Macro and Preprocessing
Overview¶
Macros have long been a fundamental feature in C/C++ programming. To enable seamless manipulation of both C++ and tileflow programs, macro expansion is essential. This section demonstrates Choreo's macro processing capabilities.
Object-Like Macros¶
Choreo preprocessor supports C/C++ object-like macros to connect both host code and tileflow code. The object-like macro performs pure text replacement and accepts no parameters. The below code gives an example:
#define M 256
#define N 32
#define K 64
__co__ auto matmul(f32 [M, N] lhs, f32 [N, K] rhs) { /*...*/ }
void foo() {
choreo::f32 a[M][K];
choreo::f32 b[N][K];
// ...
auto res = matmul(choreo::make_spanview<2>(a, {M, K}),
choreo::make_spanview<2>(b, {N, K}));
}
In the code snippet, the inputs of choreo function matmul are not dynamically shaped. Instead, Choreo pre-processor substitutes M, N, K with values 256, 32, 64 ahead of Choreo compilation, which produces tileflow function with statically shaped inputs. In this way, programmers makes different code consistent and easy to manipulate.
Note that, till now Choreo does only support macros with parameters. It means code like:
#define MAX(a, b) (((a) > (b)) ? (a) : (b))
would not work.
Comments¶
Choreo support C-style comments, either /*...*/ or //..., leveraging the capability choreo preprocessor has provided.
Conditional Compilation¶
Choreo also support conditional compilation which C/C++ programs used a lot. This includes #if/#ifdef/#ifndef/#else/#endif. The below code snippet showcases the usage:
#define PATH0
// some host code
__co__ foo() {
#ifdef PATH0
// some code related to PATH0
#else
// other code
#endif
}
// host control
#ifdef PATH0
// ...
#else
// ...
#endif
In this way, it also make host and choreo code be controlled within the same preprocess method.

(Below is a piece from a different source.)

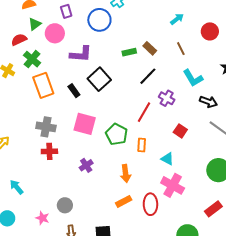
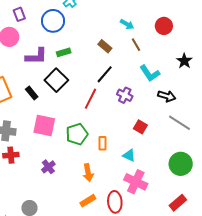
cyan arrow: (177, 19) -> (127, 24), moved, turned 72
green rectangle: (129, 52) -> (64, 52), moved
red line: (144, 112) -> (91, 99), moved
green pentagon: (117, 134) -> (77, 134), turned 30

Note that, the capability of choreo preprocessor is still enhancing. But it is likely that we would not implement full C preprocessing support. Choreo would not pick up existing C features unless people find it is necessary.
Difference with C++ pre-processing¶
One important notices about choreo preprocessing is that it is triggered much earlier than c++ preprocessing. The workflow of choreo compilation is as shown below:
chore-preprocessing -> choreo compilation -> c/c++ preprocessing -> c/c++ compilation
The primary target of choreo preprocessing is to make host/device macros work as a whole, but such a workflow makes it possible sometimes different. From an implementation perspective, Choreo pre-processor only substitute/conditionally-compile code inside the tileflow function, while leaving other pre-processing to the C++ preprocessor. That could restrict Choreo pre-processing in a limited scope.
Pre-defined Macros¶
To mimic a target native compilation, choreo preprocess also takes the builtin macros from the target. For example, __CUDA__ is globally defined to generate CUDA/Cute code, while __CUDA_ARCH__ is only set for CUDA/Cute device code compilation.
Consequently, these macros can be utilized inside tileflow functions as well as the host code.